Pictures of some of the spathes I have had over the last year.
C. pontederifolia spathe



Cryptocoryne usteriana 'Red' spathe





Cryptocoryne usteriana



Cryptocoryne wendtii var.'Florida Sunset'


----------



## Gatekeeper (Feb 20, 2007)

How about some specs on the setups? Soils used? temperature? Humidity control? Fertilization technique?


----------



## demosthenes (Aug 23, 2008)

wow, very cool! can we see some pictures of your lagenandras? I've heard of them through various sources, but i've never actually seen one.


----------



## CL (Mar 13, 2008)

What a list! These emersed crypt set ups are really popping up everywhere


----------



## legomaniac89 (Mar 16, 2008)

Very nice! That's a heck of a list! I'm working my way up to a collection that size


----------



## Coltonorr (Mar 12, 2008)

legomaniac89 said:


> Very nice! That's a heck of a list! I'm working my way up to a collection that size


Yup X2


----------



## HoustonFishFanatic (Apr 13, 2007)

gmccreedy said:


> How about some specs on the setups? Soils used? temperature? Humidity control? Fertilization technique?


Freshwater set-up:
55G with 65W PC Coralife and 30" T5NO Coralife strip.
I have mostly used Aquasoil ( new and used one from old tanks) with laterite, sand , dolomite , peat etc in various quantities depending on the type of crypt.
I have never measured the temperature but the room temperature is generally between 74-78 F. No humidity control other than the glass covers over the tank. I mist it once a day. Fertilization generally done when plants show any deficiency. I use Miracle Grow plant food sticks.

Blackwater set-up:
10G with a regular 15W florescent lamp.
Substrate is Amazonia , laterite and peat. I use RO water. 


demosthenes said:


> wow, very cool! can we see some pictures of your lagenandras? I've heard of them through various sources, but i've never actually seen one.

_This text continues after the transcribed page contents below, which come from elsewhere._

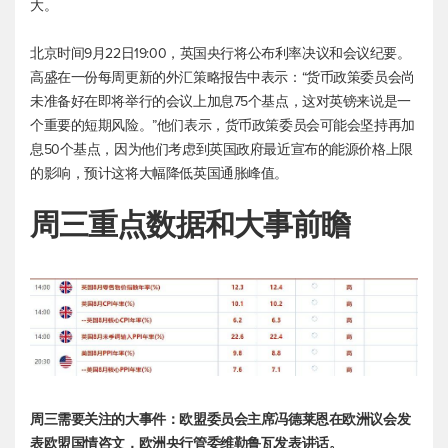
大。
北京时间9月22日19:00，英国央行将公布利率决议和会议纪要。
高盛在一份每周更新的外汇策略报告中表示：“货币政策委员会尚
未准备好在即将举行的会议上加息75个基点，这对英镑来说是一
个重要的短期风险。”他们表示，货币政策委员会可能会坚持再加
息50个基点，因为他们考虑到英国政府最近宣布的能源价格上限
的影响，预计这将大幅降低英国通胀峰值。
周三重点数据和大事前瞻
周三需要关注的大事件：欧盟委员会主席冯德莱恩在欧洲议会发
表欧盟国情咨文，欧洲央行管委维勒鲁瓦发表讲话。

Thanks. Both the Lagenandras have become huge. They were one of the reasons I moved to a 55G . Right now the L. thwaitesii is outgrowing the 55G. I will have some pictures tomorrow.


CL said:


> What a list! These emersed crypt set ups are really popping up everywhere





legomaniac89 said:


> Very nice! That's a heck of a list! I'm working my way up to a collection that size





Coltonorr said:


> Yup X2


Thanks. There are quiet a few people here who have better collections than this. 

Bhushan


----------



## hydrophyte (Mar 1, 2009)

Wow man you have an amazing collection. I love your new spathe pictures.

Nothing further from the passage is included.